Written By Brian Hicks

Posted December 7, 2007

Hank Paulson Q&A

I thought you might want to see this Q&A session with Hank Paulson. For the complete version check it out here:

The "at or near bottom of housing" theorist explains the bailout plan…

I’m sorry. What’s that, Paulson?

It’s not a bailout plan?

But a what?

Oh, sorry, it’s a "private-sector led initiative that is to the benefit of everyone…"

Uh huh…  If you believe that, my friends, I’ve got a bridge to sell. 



“Henry Paulson

Thank you all for writing in today. We’ve been hard at work over the past few months to develop ways to prevent some struggling homeowners from losing their homes. Many of you saw the announcement made yesterday to streamline the process of refinancing and modifying subprime loans for able homeowners – I look forward to answering your questions on that. But let me stress here at the outset, the approach announced yesterday is not a silver bullet. It is one piece of a plan President Bush has directed his Administration to pursue. We face a difficult problem and there is no perfect solution. But we will continue to work on this in an effort to preserve communities by preventing foreclosures.

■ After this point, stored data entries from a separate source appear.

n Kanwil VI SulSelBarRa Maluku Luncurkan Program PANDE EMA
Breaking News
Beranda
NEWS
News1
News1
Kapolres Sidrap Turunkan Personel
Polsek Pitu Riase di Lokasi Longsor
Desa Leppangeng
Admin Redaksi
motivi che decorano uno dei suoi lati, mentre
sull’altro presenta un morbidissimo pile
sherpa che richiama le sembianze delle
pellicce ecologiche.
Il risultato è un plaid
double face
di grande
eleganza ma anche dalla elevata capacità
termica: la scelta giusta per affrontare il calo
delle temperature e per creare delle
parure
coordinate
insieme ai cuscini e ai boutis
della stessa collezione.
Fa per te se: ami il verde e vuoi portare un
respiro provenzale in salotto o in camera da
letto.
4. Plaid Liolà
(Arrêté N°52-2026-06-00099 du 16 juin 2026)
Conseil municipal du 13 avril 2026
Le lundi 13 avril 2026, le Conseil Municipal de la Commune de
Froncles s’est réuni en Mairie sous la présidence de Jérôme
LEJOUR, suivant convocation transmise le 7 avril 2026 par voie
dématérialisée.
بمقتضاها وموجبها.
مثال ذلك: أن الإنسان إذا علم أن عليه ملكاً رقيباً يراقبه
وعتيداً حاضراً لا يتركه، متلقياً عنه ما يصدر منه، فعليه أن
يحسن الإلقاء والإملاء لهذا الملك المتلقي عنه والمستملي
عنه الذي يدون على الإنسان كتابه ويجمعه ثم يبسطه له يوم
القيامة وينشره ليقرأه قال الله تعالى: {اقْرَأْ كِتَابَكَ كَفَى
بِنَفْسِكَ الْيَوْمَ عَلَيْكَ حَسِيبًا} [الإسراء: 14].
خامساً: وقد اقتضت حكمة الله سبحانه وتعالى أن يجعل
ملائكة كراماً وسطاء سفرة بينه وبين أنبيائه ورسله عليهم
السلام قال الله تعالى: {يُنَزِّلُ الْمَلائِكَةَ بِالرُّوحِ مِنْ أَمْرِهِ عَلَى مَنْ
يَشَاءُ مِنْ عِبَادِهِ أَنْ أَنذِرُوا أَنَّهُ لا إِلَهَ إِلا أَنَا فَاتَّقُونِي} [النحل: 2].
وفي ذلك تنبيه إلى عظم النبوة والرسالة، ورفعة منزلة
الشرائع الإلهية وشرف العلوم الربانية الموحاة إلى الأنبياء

Alan, from Arizona writes:
Mr. Paulson Do you anticipate bank failures like England saw with Northern Rock?

Henry Paulson
Alan – I’m glad you asked this. The U.S. banking system is thoroughly regulated and well capitalized. We have a strong deposit insurance system that provides good coverage for the savings of hard-working Americans. Another thing to remember as we work through this mortgage market turmoil is that we’re confronting these challenges against the backdrop of a strong global economy and a fundamentally healthy U.S. economy. Business investment has expanded in recent months, our exports are being boosted by the strong economic growth of our trading partners and the healthy job market has helped consumer spending continue to grow. But I have also been very clear that the housing decline is still unfolding, and I view it as the most significant current risk to our economy.

Randall, from Kearney, Ne writes:
Why are we responsible for bailing out the ARM lenders, or if you insist, the borrowers that were fully informed of the consequences of an Adjustable Rate Mortgage? This is for the benefit of lenders, isn’t it?

Henry Paulson
Let me say first, this is not a bail-out – there is no federal money involved in what was announced yesterday. It’s a private-sector led initiative that is to the benefit of everyone – the families who face losing their homes, the neighborhoods and communities they live in, as well as mortgage servicers and mortgage investors. Foreclosure is to no one’s benefit. I’ve heard estimates that mortgage investors lose 40-50 percent on their investment if it goes into foreclosure.

Because everyone loses in foreclosure, the industry – lenders and investors – already has a process for working with struggling borrowers to avoid foreclosure whenever there is a better option for everyone. What we announced yesterday is simply a streamlining of this process.

There are 1.8 million owner-occupied subprime ARMs expected to reset in 2008 and 2009. The combination of lax underwriting standards when these loans were originated followed by stagnant or declining home values in the last two years means we expect a dramatic increase in the number of borrowers who are likely to find these mortgage resets unaffordable. The standard loan-by-loan process for working with struggling borrowers would not be able to handle the volume of work that will require. The industry needs a systematic approach, in order to cope with increased volume over the next few years, and we applauded them yesterday for putting forward just such a streamlined approach.

And let me be clear – we will not avoid all foreclosures. Borrowers who are struggling even with the lower initial ARM rate are unlikely to be eligible for assistance, and likely will become renters again. We worked with the industry to create a streamlined process so that those for whom there is a better solution don’t end up in foreclosure simply because the system was too overwhelmed to assist them in time.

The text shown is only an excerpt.